Inoltre la Jugoslavia, leader dei Paesi non allineati, avrebbe riconosciuto politicamente le BR, il presidente italiano Leone firmato la grazia per il nappista Alberto Buonoconto (NAP, Nuclei armati proletari, organizzazione terroristica di estrema sinistra attiva dal 1974 al 1977 principalmente nell’Italia meridionale, ndA) e il presidente del Senato Fanfani annunciato alla Direzione della Democrazia Cristiana che la trattativa era da considerarsi legittima. Infatti la Jugoslavia e il Vaticano avevano il diritto di riconoscere e pagare un riscatto a chi volevano e il presidente Leone di concedere una grazia.
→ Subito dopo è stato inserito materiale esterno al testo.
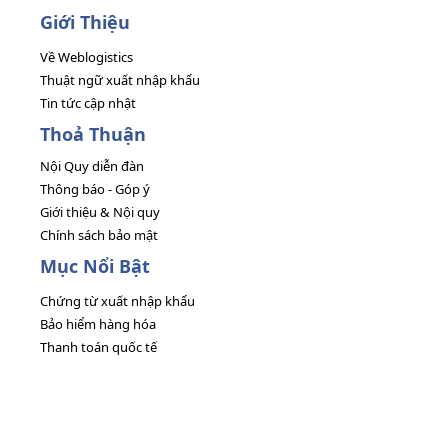
Giới Thiệu
Về Weblogistics
Thuật ngữ xuất nhập khẩu
Tin tức cập nhật
Thoả Thuận
Nội Quy diễn đàn
Thông báo - Góp ý
Giới thiệu & Nội quy
Chính sách bảo mật
Mục Nổi Bật
Chứng từ xuất nhập khẩu
Bảo hiểm hàng hóa
Thanh toán quốc tế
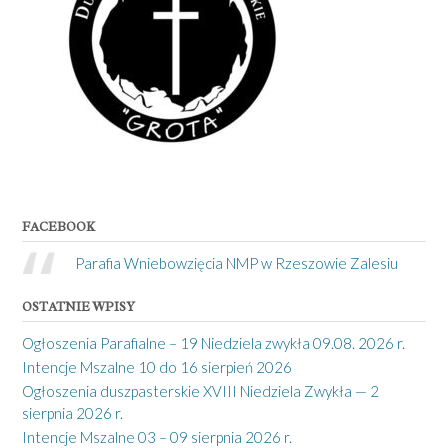
FACEBOOK
Parafia Wniebowzięcia NMP w Rzeszowie Zalesiu
OSTATNIE WPISY
Ogłoszenia Parafialne – 19 Niedziela zwykła 09.08. 2026 r.
Intencje Mszalne 10 do 16 sierpień 2026
Ogłoszenia duszpasterskie XVIII Niedziela Zwykła — 2
sierpnia 2026 r.
Intencje Mszalne 03 – 09 sierpnia 2026 r.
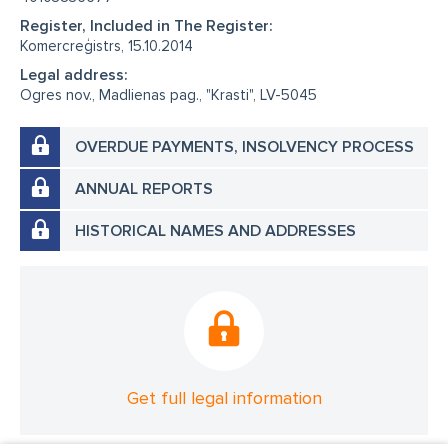
Register, Included in The Register:
Komercreģistrs, 15.10.2014
Legal address:
Ogres nov., Madlienas pag., "Krasti", LV-5045
OVERDUE PAYMENTS, INSOLVENCY PROCESS
ANNUAL REPORTS
HISTORICAL NAMES AND ADDRESSES
Get full legal information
Scrive Forlani: “La mattina del 9 maggio il ministro dell’Interno Cossiga riceve un’inattesa telefonata da Berlino Est. Dall’altro capo del filo c’è nientemeno che il capo della Stasi (Servizi segreti della DDR, ndA) Markus “Misha” Wolf (1923-2006) che gli conferma che Moro sta per essere rilasciato”. Wolf era molto ben informato sulle operazioni dei gruppi terroristici. Nel suo libro di memorie “L’uomo senza volto” (Rizzoli, 1997) ha infatti così ammesso: “Alla fine degli anni Settanta il ministero della Sicurezza e il mio dipartimento (Hva) collaborarono con gruppi e singoli individui che giudicavano il terrorismo, in certe situazioni, un’efficace strumento di lotta politica, e si comportavano di conseguenza. Mi riferisco all’OLP; al sicario e terrorista Ilich Ramirez Sanchez meglio noto come Carlos lo Sciacallo; e al gruppo tedesco occidentale chiamato Rote Armee Fraktion (Frazione dell’Armata Rossa), o RAF, o ancora, dai cognomi dei fondatori, banda Baader-Meinhof”. Tuttavia nel primo pomeriggio l’ammiraglio Martini venne richiamato con urgenza a Roma perché era stato fatto ritrovare dalle Brigate Rosse il cadavere di Moro.